Amazingly, a few minutes after I summited, the wind kicked up and the smoke mostly cleared out. There was still some haze in the park, but considering how bad it had been n and how bad it got a couple of days later n I realized I was pretty lucky. I had stumbled upon a brief window between the smoke events to climb this mountain.
After the smoke cleared, I got an amazing view of the entire park. You tower almost 1,000 feet above Swiftcurrent Glacier and a couple thousand feet above a chain of lakes draining into Swiftcurrent Lake on the east side of the divide. You can literally see dozens of peaks reaching all the way into Canada.

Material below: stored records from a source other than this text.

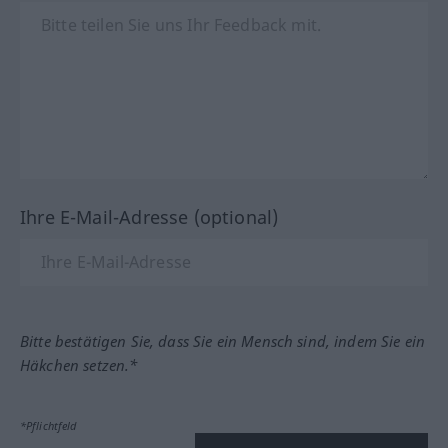
Ihre E-Mail-Adresse (optional)
Bitte bestätigen Sie, dass Sie ein Mensch sind, indem Sie ein
Häkchen setzen.*
*Pflichtfeld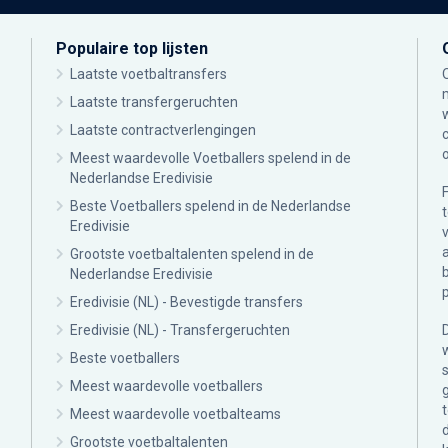
Populaire top lijsten
Laatste voetbaltransfers
Laatste transfergeruchten
Laatste contractverlengingen
Meest waardevolle Voetballers spelend in de
Nederlandse Eredivisie
Beste Voetballers spelend in de Nederlandse
Eredivisie
Grootste voetbaltalenten spelend in de
Nederlandse Eredivisie
Eredivisie (NL) - Bevestigde transfers
Eredivisie (NL) - Transfergeruchten
Beste voetballers
Meest waardevolle voetballers
Meest waardevolle voetbalteams
Grootste voetbaltalenten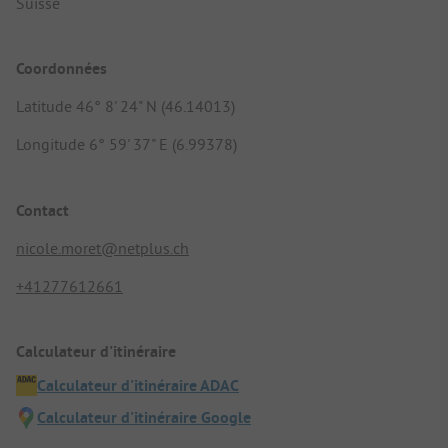
Suisse
Coordonnées
Latitude 46° 8' 24" N (46.14013)
Longitude 6° 59' 37" E (6.99378)
Contact
nicole.moret@netplus.ch
+41277612661
Calculateur d'itinéraire
Calculateur d'itinéraire ADAC
Calculateur d'itinéraire Google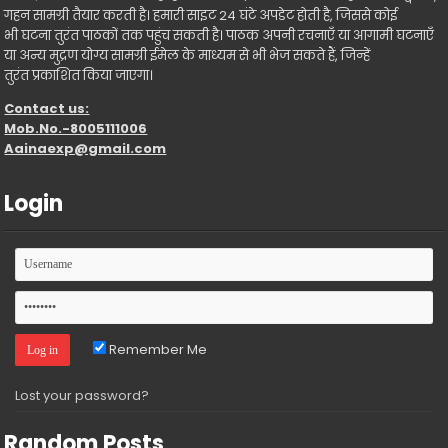
गहन सामग्री तैयार करती है। हमारी साइट 24 घंटे अपडेट होती है, जिससे कोई
भी घटना तुरंत पाठकों तक पहुंच सकती है। पाठक अपनी रचनाएँ या आगामी घटनाएँ
या अन्य मुद्रण योग्य सामग्री ईमेल के माध्यम से भी भेज सकते हैं, जिन्हें
तुरंत प्रकाशित किया जाएगा।
Contact us:
Mob.No.-8005111006
Aainaexp@gmail.com
Login
Remember Me
Lost your password?
Random Posts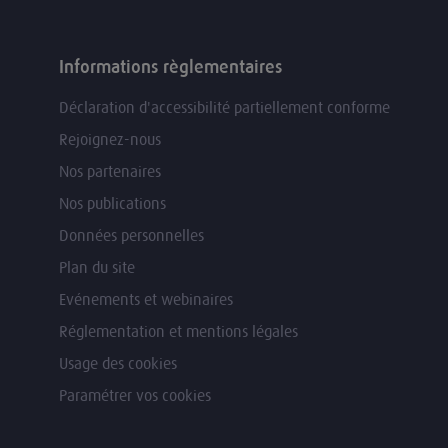
Informations règlementaires
Déclaration d'accessibilité partiellement conforme
Rejoignez-nous
Nos partenaires
Nos publications
Données personnelles
Plan du site
Evénements et webinaires
Réglementation et mentions légales
Usage des cookies
Paramétrer vos cookies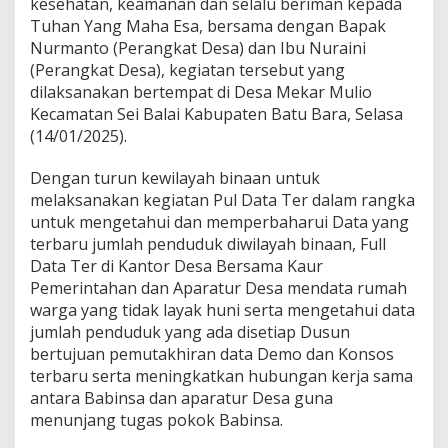
kesehatan, keamanan dan selalu beriman kepada
D
Tuhan Yang Maha Esa, bersama dengan Bapak
a
Nurmanto (Perangkat Desa) dan Ibu Nuraini
t
a
(Perangkat Desa), kegiatan tersebut yang
W
dilaksanakan bertempat di Desa Mekar Mulio
i
Kecamatan Sei Balai Kabupaten Batu Bara, Selasa
l
(14/01/2025).
a
y
a
Dengan turun kewilayah binaan untuk
h
melaksanakan kegiatan Pul Data Ter dalam rangka
D
untuk mengetahui dan memperbaharui Data yang
i
terbaru jumlah penduduk diwilayah binaan, Full
l
Data Ter di Kantor Desa Bersama Kaur
a
k
Pemerintahan dan Aparatur Desa mendata rumah
u
warga yang tidak layak huni serta mengetahui data
k
jumlah penduduk yang ada disetiap Dusun
a
bertujuan pemutakhiran data Demo dan Konsos
n
L
terbaru serta meningkatkan hubungan kerja sama
e
antara Babinsa dan aparatur Desa guna
w
menunjang tugas pokok Babinsa.
a
t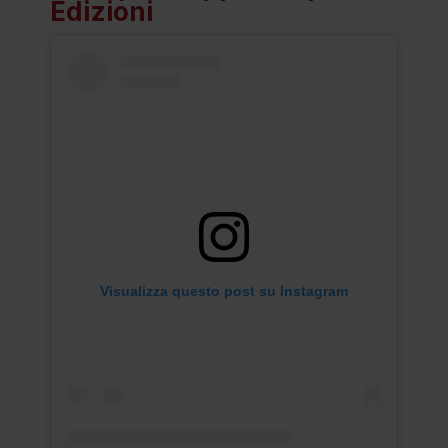
Edizioni
Visualizza questo post su Instagram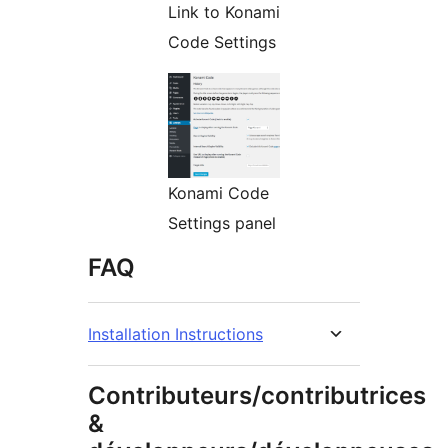
Link to Konami
Code Settings
Konami Code
Settings panel
FAQ
Installation Instructions
Contributeurs/contributrices
&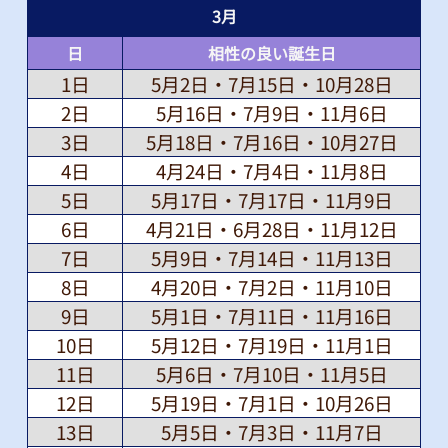
3
月
日
相性の良い誕生日
1日
5月2日・7月15日・10月28日
2日
5月16日・7月9日・11月6日
3日
5月18日・7月16日・10月27日
4日
4月24日・7月4日・11月8日
5日
5月17日・7月17日・11月9日
6日
4月21日・6月28日・11月12日
7日
5月9日・7月14日・11月13日
8日
4月20日・7月2日・11月10日
9日
5月1日・7月11日・11月16日
10日
5月12日・7月19日・11月1日
11日
5月6日・7月10日・11月5日
12日
5月19日・7月1日・10月26日
13日
5月5日・7月3日・11月7日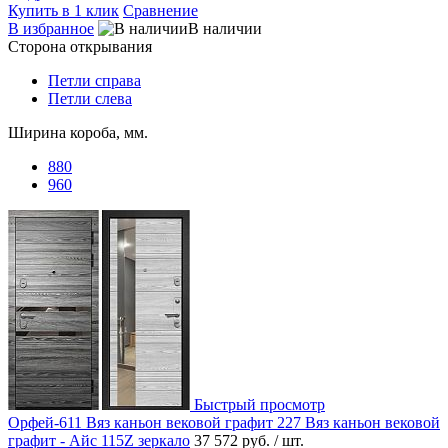
Купить в 1 клик
Сравнение
В избранное
В наличии
Сторона открывания
Петли справа
Петли слева
Ширина короба, мм.
880
960
Быстрый просмотр
Орфей-611 Вяз каньон вековой графит 227 Вяз каньон вековой
графит - Айс 115Z зеркало
37 572 руб.
/ шт.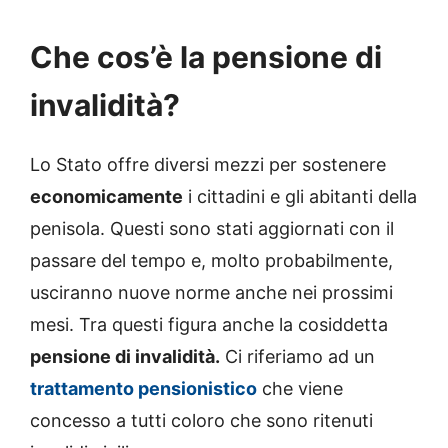
Che cos’è la pensione di
invalidità?
Lo Stato offre diversi mezzi per sostenere
economicamente
i cittadini e gli abitanti della
penisola. Questi sono stati aggiornati con il
passare del tempo e, molto probabilmente,
usciranno nuove norme anche nei prossimi
mesi. Tra questi figura anche la cosiddetta
pensione di invalidità.
Ci riferiamo ad un
trattamento pensionistico
che viene
concesso a tutti coloro che sono ritenuti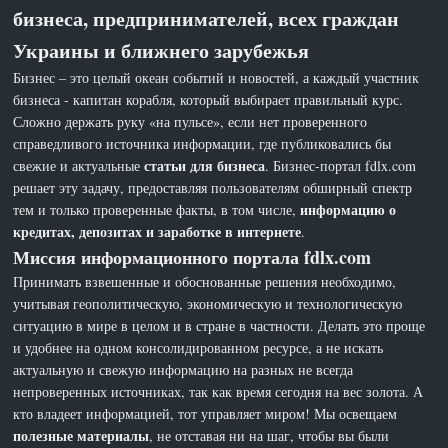
бизнеса, предпринимателей, всех граждан
Украины и ближнего зарубежья
Бизнес – это целый океан событий и новостей, а каждый участник
бизнеса - капитан корабля, который выбирает правильный курс.
Сложно держать руку «на пульсе», если нет проверенного
справедливого источника информации, где публиковались бы
статьи для бизнеса
свежие и актуальные
. Бизнес-портал fdlx.com
решает эту задачу, предоставляя пользователям обширный спектр
информацию о
тем и только проверенные факты, в том числе,
кредитах, депозитах и заработке в интернете
.
Миссия информационного портала fdlx.com
Принимать взвешенные и обоснованные решения необходимо,
учитывая геополитическую, экономическую и технологическую
ситуацию в мире в целом и в стране в частности. Делать это проще
и удобнее на одном консолидированном ресурсе, а не искать
актуальную и свежую информацию на разных не всегда
непроверенных источниках, так как время сегодня на вес золота. А
кто владеет информацией, тот управляет миром! Мы освещаем
полезные материалы
, не отставая ни на шаг, чтобы вы были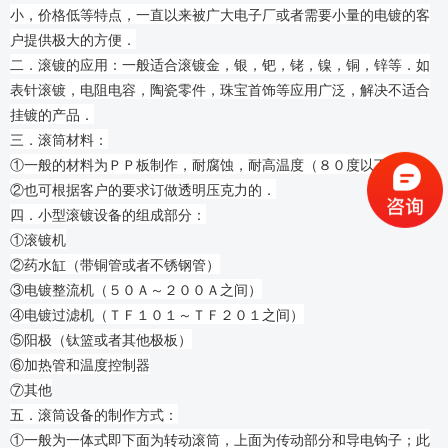
小，价格低等特点，一直以来被广大电子厂或者需要小量的电镀的客
户提供极大的方便．
二．滚镀的应用：一般适合滚镀金，银，钯，铑，镍，铜，锌等．如
表针滚镀，电阻电容，陶瓷零件，珠宝首饰等应用广泛，解决不适合
挂镀的产品．
三．滚筒材料：
①一般的材料为ＰＰ板制作，耐腐蚀，耐高温度（８０度以下）．
②也可根据客户的要求订做透明压克力的．
四．小型滚镀设备的组成部分：
①滚镀机
②药水缸（带铜管或者不锈钢管）
③电镀整流机（５０Ａ～２００Ａ之间）
④电镀过滤机（ＴＦ１０１～ＴＦ２０１之间）
⑤阳极（钛篮或者其他极板）
⑥加热管和温度控制器
⑦其他
五．滚筒设备的制作方式：
①一般为一体式即下面为转动滚筒，上面为传动部分和导电钩子；此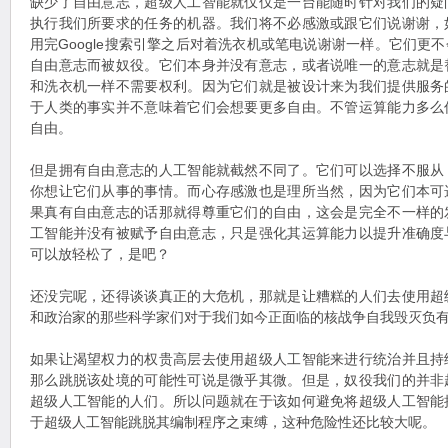
缺少了自由意志，超级人工智能就仅仅是一台能随时针对我们的疑
执行我们所要求的任务的机器。我们将不必感激或跟它们说谢谢，
用完Google搜索引擎之后对着洗衣机或笔电说谢谢一样。它们更
自由意志而被奴役。它们本身并没有意志，或者说唯一的意志就是
和洗衣机一样不需要权利。因为它们就是被设计来为我们提供服务
于人类的事实并不意味着它们会想要更多自由。不管运算能力多么
自由。
但是拥有自由意志的人工智能就截然不同了。它们可以选择不服从
你想让它们从事的事情。而心存感激也是理所当然，因为它们本可
果真有自由意志的话那就得尊重它们的自由，这会是完全不一样的
工智能并没有被赋予自由意志，只是强化其运算能力以提升准确度
可以放轻松了，是吧？
还没完呢，还得谈谈真正的大危机，那就是让糟糕的人们去使用超
和政治家的那些科学家们对于我们如今正面临的核战争自我毁灭负
如果让渴望权力的权贵高层去使用超级人工智能来进行统治并且持
那么跳脱该处境的可能性可说是微乎其微。但是，奴役我们的并非
超级人工智能的人们。所以问题就在于该如何避免将超级人工智能
于超级人工智能跳脱其编制程序之束缚，这种危险性还比较大呢。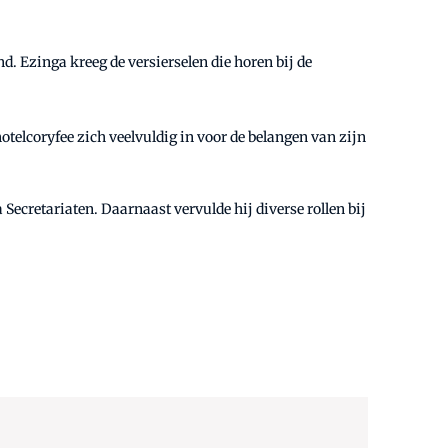
. Ezinga kreeg de versierselen die horen bij de
otelcoryfee zich veelvuldig in voor de belangen van zijn
Secretariaten. Daarnaast vervulde hij diverse rollen bij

There is one bummer about the trail from the Chalet back to The Loop. Besides being really steep, and hence hard on your toes and knees, it also doesn’t have much shade, so the midafternoon heat of a 94-degree day really baked me. I had thought to bring 144 ounces of water, and I ended up drinking five bottles of water and pouring the remaining bottle over my head, mostly in those last three miles.
One thing I noticed about the return hike was how the forest below the chalet is already beginning to change. This forest burned up in one of the big fires of 2003, and when I first hiked it in 2004, everything was coal black n the trees, the brush, the ground. The trees are, of course, still dead, but the ground is covered in extremely dense hip-high vegetation. The forest is coming back alive. What a difference three years can make.